* Assignment: Go through the lines below and repeat each one exactly, skipping pictures.
● ● ● ● ●
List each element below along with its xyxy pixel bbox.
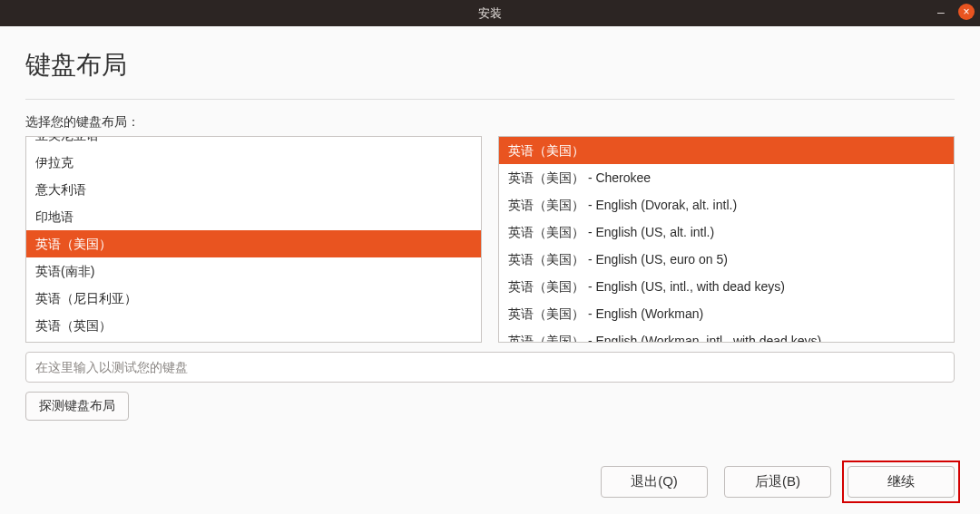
continue-button[interactable]: 继续	[848, 466, 955, 498]
list-item[interactable]: 英语（尼日利亚）	[26, 285, 481, 312]
quit-button[interactable]: 退出(Q)	[601, 466, 708, 498]
titlebar: 安装 – ×	[0, 0, 980, 26]
close-icon[interactable]: ×	[958, 4, 975, 20]
window-controls: – ×	[933, 4, 975, 20]
list-item[interactable]: 英语（美国） - Cherokee	[499, 164, 954, 191]
back-button[interactable]: 后退(B)	[724, 466, 831, 498]
variant-list[interactable]: 英语（美国）英语（美国） - Cherokee英语（美国） - English …	[498, 136, 955, 343]
footer-buttons: 退出(Q) 后退(B) 继续	[601, 466, 955, 498]
list-item[interactable]: 英语（美国） - English (US, euro on 5)	[499, 246, 954, 273]
list-item[interactable]: 伊拉克	[26, 149, 481, 176]
minimize-icon[interactable]: –	[933, 4, 949, 20]
detect-layout-button[interactable]: 探测键盘布局	[25, 392, 129, 421]
list-item[interactable]: 英语（美国）	[26, 230, 481, 257]
list-item[interactable]: 英语（美国） - English (Dvorak, alt. intl.)	[499, 191, 954, 218]
list-item[interactable]: 英语（美国） - English (Workman)	[499, 300, 954, 327]
list-item[interactable]: 越南语	[26, 339, 481, 343]
list-item[interactable]: 意大利语	[26, 176, 481, 203]
list-item[interactable]: 英语(南非)	[26, 257, 481, 285]
list-item[interactable]: 印地语	[26, 203, 481, 230]
list-item[interactable]: 英语（美国） - English (US, alt. intl.)	[499, 218, 954, 246]
lists-container: 亚美尼亚语伊拉克意大利语印地语英语（美国）英语(南非)英语（尼日利亚）英语（英国…	[25, 136, 955, 343]
list-item[interactable]: 英语（美国） - English (Workman, intl., with d…	[499, 327, 954, 343]
list-item[interactable]: 英语（美国）	[499, 137, 954, 164]
layout-list[interactable]: 亚美尼亚语伊拉克意大利语印地语英语（美国）英语(南非)英语（尼日利亚）英语（英国…	[25, 136, 482, 343]
content-area: 键盘布局 选择您的键盘布局： 亚美尼亚语伊拉克意大利语印地语英语（美国）英语(南…	[0, 26, 980, 421]
list-item[interactable]: 英语（美国） - English (US, intl., with dead k…	[499, 273, 954, 300]
page-title: 键盘布局	[25, 48, 955, 82]
layout-prompt: 选择您的键盘布局：	[25, 114, 955, 131]
keyboard-test-input[interactable]	[25, 352, 955, 383]
window-title: 安装	[478, 5, 502, 22]
list-item[interactable]: 亚美尼亚语	[26, 136, 481, 149]
divider	[25, 99, 955, 100]
list-item[interactable]: 英语（英国）	[26, 312, 481, 339]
● ● ● ● ●
* Exercise result:
List each element below along with its xyxy pixel bbox.
continue-button[interactable]: 继续	[848, 466, 955, 498]
list-item[interactable]: 英语（尼日利亚）	[26, 285, 481, 312]
quit-button[interactable]: 退出(Q)	[601, 466, 708, 498]
titlebar: 安装 – ×	[0, 0, 980, 26]
close-icon[interactable]: ×	[958, 4, 975, 20]
window-controls: – ×	[933, 4, 975, 20]
list-item[interactable]: 英语（美国） - Cherokee	[499, 164, 954, 191]
back-button[interactable]: 后退(B)	[724, 466, 831, 498]
variant-list[interactable]: 英语（美国）英语（美国） - Cherokee英语（美国） - English …	[498, 136, 955, 343]
footer-buttons: 退出(Q) 后退(B) 继续	[601, 466, 955, 498]
list-item[interactable]: 英语（美国） - English (US, euro on 5)	[499, 246, 954, 273]
list-item[interactable]: 伊拉克	[26, 149, 481, 176]
minimize-icon[interactable]: –	[933, 4, 949, 20]
detect-layout-button[interactable]: 探测键盘布局	[25, 392, 129, 421]
list-item[interactable]: 英语（美国）	[26, 230, 481, 257]
list-item[interactable]: 英语（美国） - English (Dvorak, alt. intl.)	[499, 191, 954, 218]
list-item[interactable]: 英语（美国） - English (Workman)	[499, 300, 954, 327]
list-item[interactable]: 越南语	[26, 339, 481, 343]
list-item[interactable]: 意大利语	[26, 176, 481, 203]
list-item[interactable]: 英语(南非)	[26, 257, 481, 285]
list-item[interactable]: 印地语	[26, 203, 481, 230]
list-item[interactable]: 英语（美国） - English (US, alt. intl.)	[499, 218, 954, 246]
lists-container: 亚美尼亚语伊拉克意大利语印地语英语（美国）英语(南非)英语（尼日利亚）英语（英国…	[25, 136, 955, 343]
list-item[interactable]: 英语（美国） - English (Workman, intl., with d…	[499, 327, 954, 343]
list-item[interactable]: 英语（美国）	[499, 137, 954, 164]
layout-list[interactable]: 亚美尼亚语伊拉克意大利语印地语英语（美国）英语(南非)英语（尼日利亚）英语（英国…	[25, 136, 482, 343]
content-area: 键盘布局 选择您的键盘布局： 亚美尼亚语伊拉克意大利语印地语英语（美国）英语(南…	[0, 26, 980, 421]
list-item[interactable]: 英语（美国） - English (US, intl., with dead k…	[499, 273, 954, 300]
page-title: 键盘布局	[25, 48, 955, 82]
layout-prompt: 选择您的键盘布局：	[25, 114, 955, 131]
keyboard-test-input[interactable]	[25, 352, 955, 383]
window-title: 安装	[478, 5, 502, 22]
list-item[interactable]: 亚美尼亚语	[26, 136, 481, 149]
divider	[25, 99, 955, 100]
list-item[interactable]: 英语（英国）	[26, 312, 481, 339]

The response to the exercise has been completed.